For some countries, particularly those in sub-Saharan Africa, meeting that benchmark will require substantial enhancements to their family planning programs, said Daniel Goodkind of the US Census Bureau.

There’s More to Success than Meeting Unmet Need

Unmet need by itself is a useful indicator, but it can be misleading, said Roy Jacobstein, senior medical advisor at IntraHealth. He pointed to two countries, one with unmet need of 22% (Nigeria) and the other with 27% (Rwanda). On the surface, Nigeria would seem to be in better shape—until you also factor in its 10% mCPR and Rwanda’s 45% mCPR.

The resulting measures of demand satisfied show that Nigeria is actually meeting less than a third of total demand for modern family planning, while Rwanda is meeting two-thirds of its population’s demand.

Unmet need has been a fantastic concept for advocacy, Jacobstein says, but it has some ambiguity issues.

“Unmet need has been a fantastic concept for advocacy,” Jacobstein says. It’s easy to get behind, despite being a remarkably complex, nuanced indicator. And it was used to measure progress toward Millennium Development Goal 5. But along with mCPR, it has some ambiguity issues. Unmet need isn’t a measure of women who would use family planning today if it were offered to them, as its name might suggest. In terms of measuring mCPR, it’s surprisingly difficult to know which contraceptive methods qualify as modern. It also doesn’t take into account sexually active unmarried women, the number of which is growing as the average age of marriage rises.

Demand satisfied doesn't cover everything, the panelists said—it doesn’t speak to issues such as method effectiveness, creating demand, ensuring choice, and reproductive intentions. (“If we get to 75% but we don’t address reproductive intentions,” Jacobstein said, “we’re a long way from getting the job done.”)

Still, percent of demand satisfied could be incredibly useful in tracking family planning program performance as countries work toward their Sustainable Development Goal targets. It could provide, as Ellen Starbird of USAID said, “a measure of what women are doing, rather than what women should be doing.”

The Future of Demand Satisfied

So what’s next?
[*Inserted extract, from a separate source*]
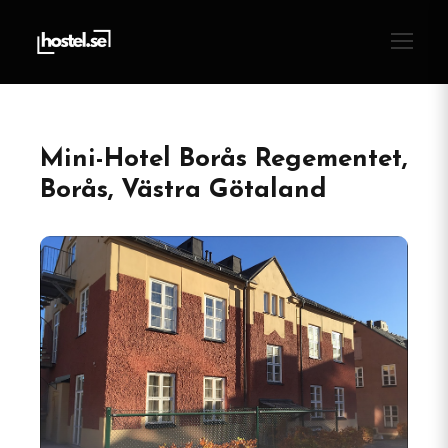
Mini-Hotel Borås Regementet,
Borås, Västra Götaland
This is a question moderator Pape Gaye, president and CEO of IntraHealth, asked of the panelists.

One answer: using the new indicator to pursue greater equity in family planning.

“In the past, we’ve always addressed the poorest women last and met demands of easier-to-reach women first,” said Scott Radloff of the Gates Institute. “But could we take the last mile first? One of the next steps in this analysis is to find out what are some countries that have made progress in meeting demand for all types of women—equitably.”

There's More to Success than Meeting Unmet Need” at the International Conference on Family Planning 2016 was moderated by Pape Gaye (IntraHealth) and included presentations by Roy Jacobstein (IntraHealth), Scott Radloff (Bill & Melinda Gates Institute for Population and Reproductive Health), Ellen Starbird (USAID), and Daniel Goodkind (US Census Bureau).